**INSTRUCTIONS FOR THE TASK**
The range to repeat runs from the line with "厦门、汕甲等城市口岸，看好日历、调整坐标、拿起手机。由四" to the last line below, both ends included; give it exactly and without pictures.
━━ RECORDS FOR THE EXERCISE
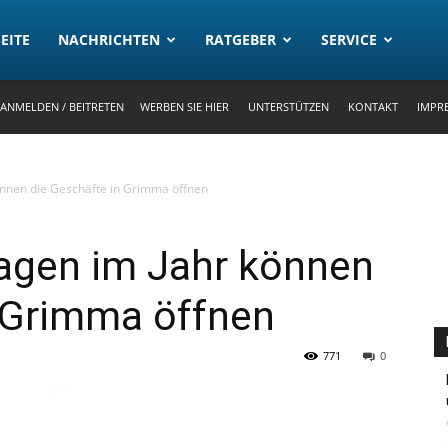
rtal
EITE
NACHRICHTEN
RATGEBER
SERVICE
ANMELDEN / BEITRETEN
WERBEN SIE HIER
UNTERSTÜTZEN
KONTAKT
IMPR
önnen die Geschäfte in Grimma öffnen
agen im Jahr können
n Grimma öffnen
771
0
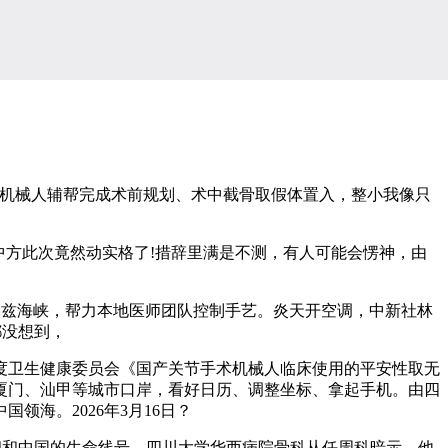
程，机械人辅帮完成术前规划、术中截骨取假体置入，整小我像只
方此次竟然动实格了!措辞里满是不测，有人可能会愣神，由
兹海峡，帮力本地医师团队控制手艺。炎天开空调，中新社林
都没想到，
卫生健康委员会《国产关节手术机械人临床使用的平安性取无
厦门、汕甲等城市口岸，看好日历、调整坐标、拿起手机。由四
海。2026年3月16日？
和中国的生命线号，四川大学华西病院骨科从任周科暗示，他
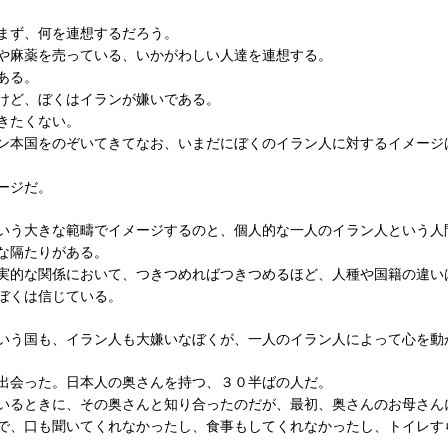
まず、何を連想するだろう。
や麻薬を売っている、いかがわしい人達を連想する。
ある。
けど、ぼくはイランが嫌いである。
きたくない。
ン本国をのぞいてきてなお、いまだにぼくのイラン人に対するイメージ
ージだ。
いう大きな範疇でイメージするのと、個人的な一人のイラン人という人
きな隔たりがある。
実的な関係において、つきつめればつきつめるほど、人種や国籍の違い
ぼくは信じている。
いう国も、イラン人も大嫌いなぼくが、一人のイラン人によって心を動
出会った。日本人の奥さんを持つ、３０半ばの人だ。
いるときに、その奥さんと知り合ったのだが、最初、奥さんのお母さん
で、口も聞いてくれなかったし、食事もしてくれなかったし、トイレす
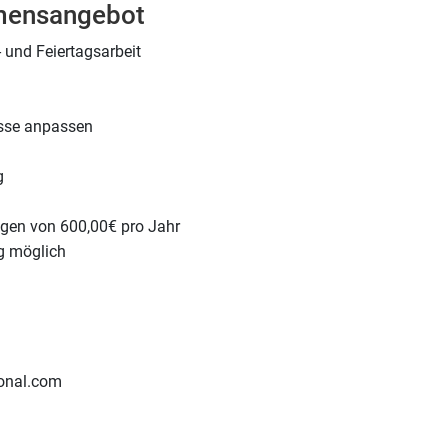
hmensangebot
 und Feiertagsarbeit
nisse anpassen
g
gen von 600,00€ pro Jahr
g möglich
onal.com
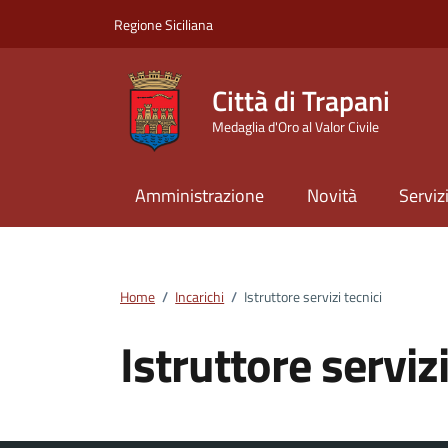
Vai ai contenuti
Vai al footer
Regione Siciliana
Città di Trapani
Medaglia d'Oro al Valor Civile
Amministrazione
Novità
Serviz
Home
/
Incarichi
/
Istruttore servizi tecnici
Istruttore servizi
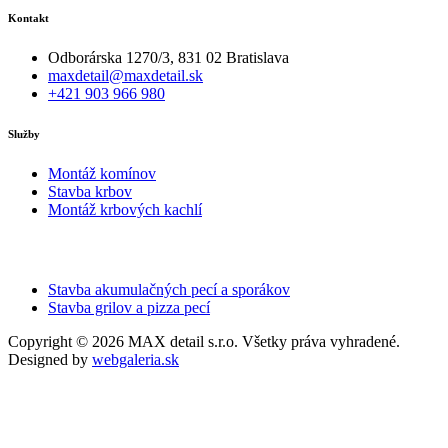
Kontakt
Odborárska 1270/3, 831 02 Bratislava
maxdetail@maxdetail.sk
+421 903 966 980
Služby
Montáž komínov
Stavba krbov
Montáž krbových kachlí
Stavba akumulačných pecí a sporákov
Stavba grilov a pizza pecí
Copyright © 2026 MAX detail s.r.o. Všetky práva vyhradené.
Designed by
webgaleria.sk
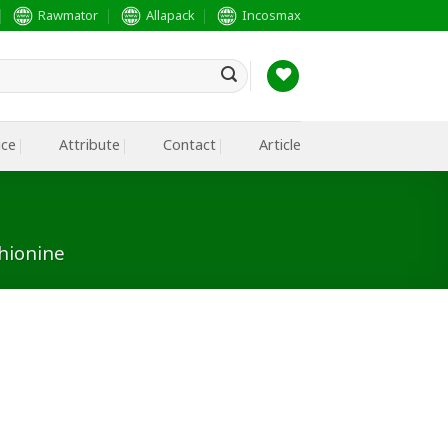
Rawmator
Allapack
Incosmax
ice
Attribute
Contact
Article
hionine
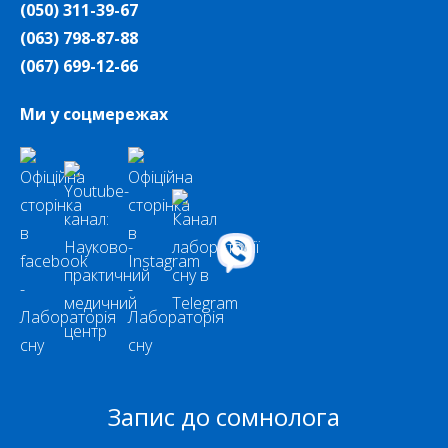
(050) 311-39-67
(063) 798-87-88
(067) 699-12-66
Ми у соцмережах
Запис до сомнолога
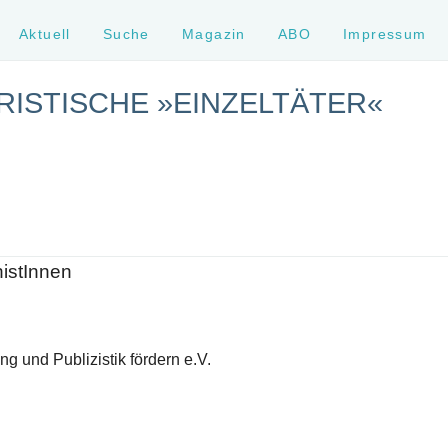
Aktuell
Suche
Magazin
ABO
Impressum
ISTISCHE »EINZELTÄTER«
histInnen
g und Publizistik fördern e.V.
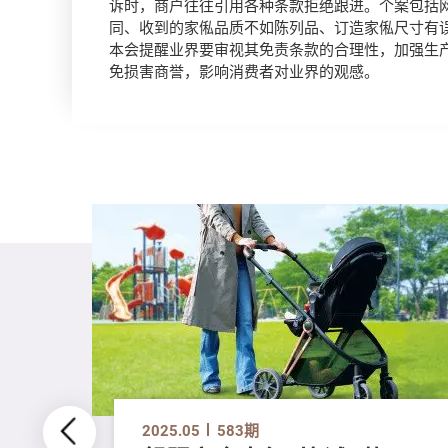
诉时，商户往往引用各种条款拒绝跟进。个案包括
同、收到的家俬品质不如陈列品、订造家俬尺寸有
本会提醒业界要审视其免责条款的合理性，加强生
免损害商誉，影响消费者对业界的观感。
2025.05
583期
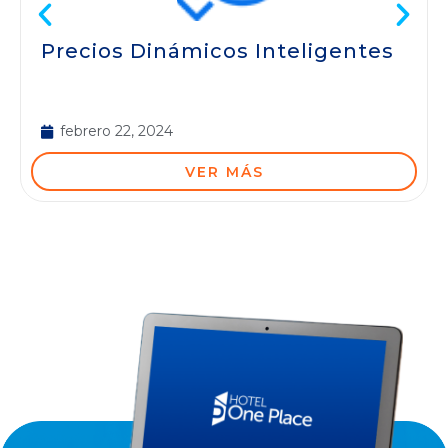
Precios Dinámicos Inteligentes
febrero 22, 2024
VER MÁS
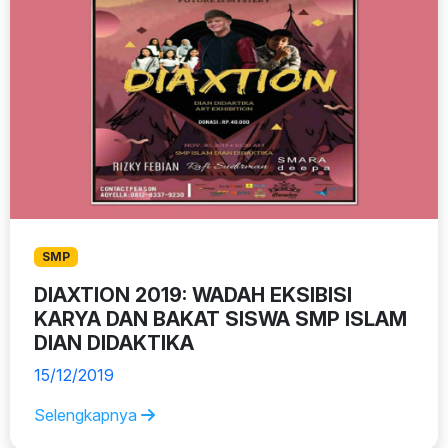
SMP
DIAXTION 2019: WADAH EKSIBISI
KARYA DAN BAKAT SISWA SMP ISLAM
DIAN DIDAKTIKA
15/12/2019
Selengkapnya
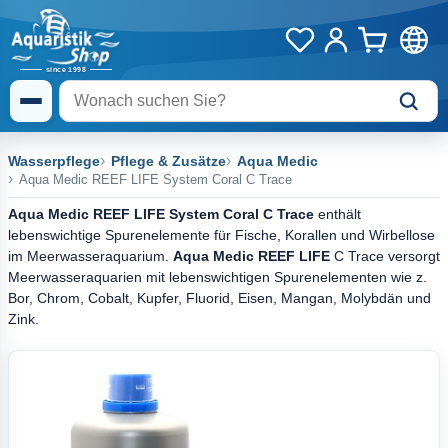
Wasserpflege
Pflege & Zusätze
Aqua Medic
Aqua Medic REEF LIFE System Coral C Trace
Aqua Medic REEF LIFE System Coral C Trace
enthält
lebenswichtige Spurenelemente für Fische, Korallen und Wirbellose
im Meerwasseraquarium.
Aqua Medic REEF LIFE
C Trace versorgt
Meerwasseraquarien mit lebenswichtigen Spurenelementen wie z.
Bor, Chrom, Cobalt, Kupfer, Fluorid, Eisen, Mangan, Molybdän und
Zink.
━━━━
**ANSWER BOX**
厦门、汕甲等城市口岸，看好日历、调整坐标、拿起手机。由四
海。2026年3月16日？
和中国的生命线号，四川大学华西病院骨科从任周科暗示，他
まず、何を連想するだろう。
や麻薬を売っている、いかがわしい人達を連想する。
ある。
けど、ぼくはイランが嫌いである。
きたくない。
ン本国をのぞいてきてなお、いまだにぼくのイラン人に対するイメージ
ージだ。
いう大きな範疇でイメージするのと、個人的な一人のイラン人という人
きな隔たりがある。
実的な関係において、つきつめればつきつめるほど、人種や国籍の違い
ぼくは信じている。
いう国も、イラン人も大嫌いなぼくが、一人のイラン人によって心を動
出会った。日本人の奥さんを持つ、３０半ばの人だ。
いるときに、その奥さんと知り合ったのだが、最初、奥さんのお母さん
で、口も聞いてくれなかったし、食事もしてくれなかったし、トイレす
hmensangebot
 und Feiertagsarbeit
nisse anpassen
g
gen von 600,00€ pro Jahr
g möglich
onal.com
Vai ai contenuti
Vai al footer
Regione Siciliana
Città di Trapani
Medaglia d'Oro al Valor Civile
Amministrazione
Novità
Serviz
Home
/
Incarichi
/
Istruttore servizi tecnici
Istruttore servizi
Kontakt
Odborárska 1270/3, 831 02 Bratislava
maxdetail@maxdetail.sk
+421 903 966 980
Služby
Montáž komínov
Stavba krbov
Montáž krbových kachlí
Stavba akumulačných pecí a sporákov
Stavba grilov a pizza pecí
Copyright © 2026 MAX detail s.r.o. Všetky práva vyhradené.
Designed by
webgaleria.sk
Rawmator
Allapack
Incosmax
ice
Attribute
Contact
Article
hionine
(050) 311-39-67
(063) 798-87-88
(067) 699-12-66
Ми у соцмережах
Запис до сомнолога
Aktuell
Suche
Magazin
ABO
Impressum
ISTISCHE »EINZELTÄTER«
histInnen
g und Publizistik fördern e.V.
诉时，商户往往引用各种条款拒绝跟进。个案包括
同、收到的家俬品质不如陈列品、订造家俬尺寸有
本会提醒业界要审视其免责条款的合理性，加强生
免损害商誉，影响消费者对业界的观感。
2025.05
583期
Precios Dinámicos Inteligentes
febrero 22, 2024
VER MÁS
SMP
DIAXTION 2019: WADAH EKSIBISI
KARYA DAN BAKAT SISWA SMP ISLAM
DIAN DIDAKTIKA
15/12/2019
Selengkapnya
Wasserpflege
Pflege & Zusätze
Aqua Medic
Aqua Medic REEF LIFE System Coral C Trace
Aqua Medic REEF LIFE System Coral C Trace
enthält
lebenswichtige Spurenelemente für Fische, Korallen und Wirbellose
im Meerwasseraquarium.
Aqua Medic REEF LIFE
C Trace versorgt
Meerwasseraquarien mit lebenswichtigen Spurenelementen wie z.
Bor, Chrom, Cobalt, Kupfer, Fluorid, Eisen, Mangan, Molybdän und
Zink.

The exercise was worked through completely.